Dog Park Meeting Scheduled for March 22, Vote on April 4

The Board of Selectmen has set new dates for the storm-delayed hearing and vote on the proposed dog park.

A Special Town Meeting will be held on Thursday, March 22 from 7:00 PM to 10:00 PM at the Weston Middle School cafeteria. This is a discussion-only hearing; no vote will be taken.

A follow-up machine-ballot vote will be held on Wednesday, April 4 at the Town Hall Meeting Room. Voting hours are 6:00 AM to 8:00 PM.

In this format, voting by absentee ballot is not possible. To offset the impact of that and to generally maximize public participation, the Board acted to expand the voting time to 14 hours, which is why ballots can be cast beginning at 6:00 AM. Normally, machine-ballot voting begins at noon.

Absentee ballots that were submitted for the cancelled March 10 vote are no longer valid and will not be counted.

Why no absentee ballots?

The short answer is that, because this vote is a result of a citizen petition, by the terms of the Charter it is a Special Town Meeting, not a referendum.

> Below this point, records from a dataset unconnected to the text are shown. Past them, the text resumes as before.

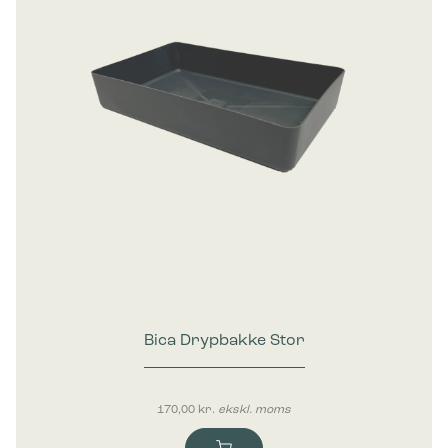
Bica Drypbakke Stor
170,00
kr.
ekskl. moms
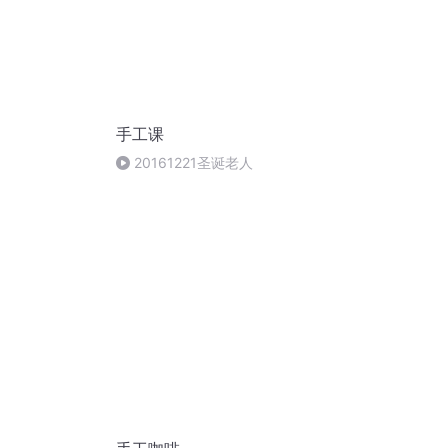
手工课
20161221圣诞老人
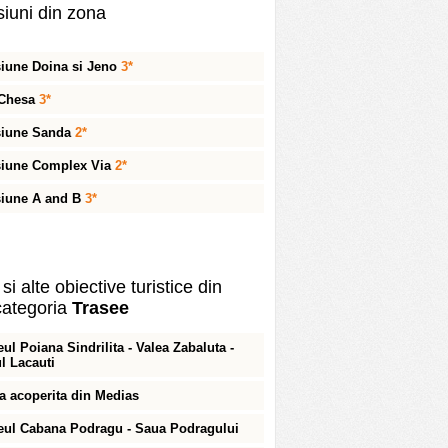
iuni din zona
iune Doina si Jeno
3*
 Chesa
3*
siune Sanda
2*
iune Complex Via
2*
iune A and B
3*
si alte obiective turistice din
ategoria
Trasee
eul Poiana Sindrilita - Valea Zabaluta -
ul Lacauti
a acoperita din Medias
eul Cabana Podragu - Saua Podragului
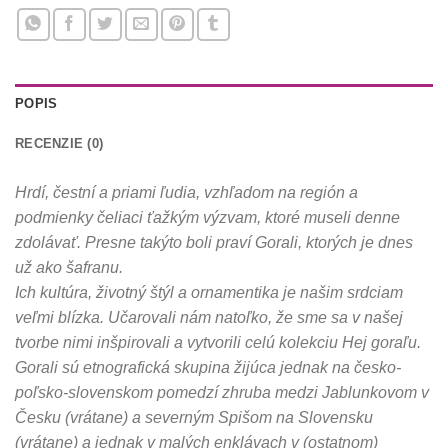
POPIS
RECENZIE (0)
Hrdí, čestní a priami ľudia, vzhľadom na región a
podmienky čeliaci ťažkým výzvam, ktoré museli denne
zdolávať.
Presne takýto boli praví Gorali, ktorých je dnes
už ako šafranu.
Ich kultúra, životný štýl a ornamentika je našim srdciam
veľmi blízka. Učarovali nám natoľko, že sme sa v našej
tvorbe nimi inšpirovali a vytvorili celú kolekciu Hej goraľu.
Gorali sú etnografická skupina žijúca jednak na česko-
poľsko-slovenskom pomedzí zhruba medzi Jablunkovom v
Česku (vrátane) a severným Spišom na Slovensku
(vrátane) a jednak v malých enklávach v (ostatnom)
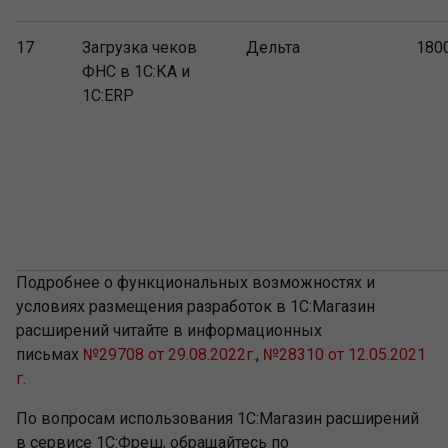
17
Загрузка чеков
Дельта
180
ФНС в 1С:КА и
1С:ERP
Подробнее о функциональных возможностях и
условиях размещения разработок в 1С:Магазин
расширений читайте в информационных
письмах
№29708 от 29.08.2022г.
,
№28310 от 12.05.2021
г.
По вопросам использования 1С:Магазин расширений
в сервисе 1С:Фреш, обращайтесь по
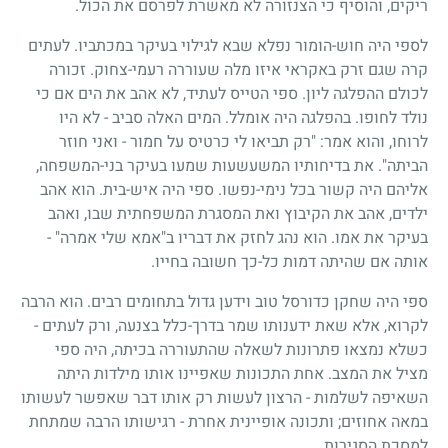
ריקים, והוסיף כי הצנזורה לא מאשרת לפרסם את הכול.
לספי היה חוש-הומור נפלא שבא לגילוי בעיקר במכתביו. לעתים
קרה שגם זרק באקראי איזו מלה שעוררה רעמי-צחוק. זכורה
לכולם ההפלגה ליון. ספי הטייס לעתיד, לא אהב את הים אם כי
נולד לחופו. בהפלגה היה אומלל. המים האלה סביב - לא היו
לרוחו, והוא אמר: "רק תביאו לי כרטיס על חמור - ואני חוזר
הביתה". את בדיחותיו המשעשעות שמעו בעיקר בני-המשפחה,
אליהם היה קשור בכל נימי-נפשו. ספי היה איש-בית. הוא אהב
ילדים, אהב את הקיבוץ ואת המסגרת המשפחתית שבו, ואהב
בעיקר את אמו. הוא נהג לחזק את דבריו ב"אמא שלי אמרה" -
אותה אם שהיתה דמות כל-כך חשובה בחייו.
ספי היה שחקן כדורסל טוב וידען גדול בתחומים רבים. הוא הרבה
לקרוא, אלא שאת ידענותו שמר בדרך-כלל בצנעה, ורק לעתים -
כשלא נמצאו פתרונות לשאלה שהתעוררה בכיתה, היה ספי
מציל את המצב. אחת התכונות שאפיינו אותו מילדות היתה
השאיפה לשלמות - הרצון לעשות רק אותו דבר שאפשר לעשותו
במאה אחוזים
;
ותכונה אופיינית אחרת - רגישותו הרבה שמתחת
למסכת הסגירות.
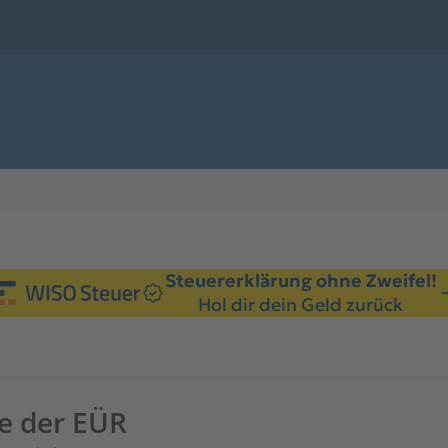
Steuererklärung ohne Zweifel!
Hol dir dein Geld zurück
e der EÜR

Absentee ballots can be used in a referendum. But, according to the Secretary of State, a town cannot legally use absentee ballots in a Special Town Meeting unless its charter specifically says it can. Weston's charter does not.

The bottom line is that the Town erred in referring to the vote as a referendum and making absentee ballots available. This apparently only became clear at about the same time the March 10 vote had to be cancelled anyway due to dangerous weather.

So, technically, this is a Special Town meeting in two parts. The hearing is on March 22. Then everyone takes a break and the meeting reconvenes on April 4 for the vote. In order to vote, you do not have to attend the hearing, but you must be physically present on the 4th.

Is it true that, to pass, there must be hundreds more Yes votes than No votes?

No. The majority rules. But there is a catch. For the measure to pass, per the Charter, even with a majority, the total number of Yes votes must be at least 3 percent of the total number of qualified voters. That isn’t just 3 percent of those who vote. It’s 3 percent of all those who could vote. According to Town Administrator Jonathan Luiz, qualified voters include both registered voters and those who are eligible to vote by virtue of the Grand List.

We do not know what the number of qualified voters will be on April 4. As we understand it, as of February 20 it was approximately 7,034. If that is the number on April 4, in order for the dog park proposal to pass, there would have to be at least 211 Yes votes and a lesser number of No votes.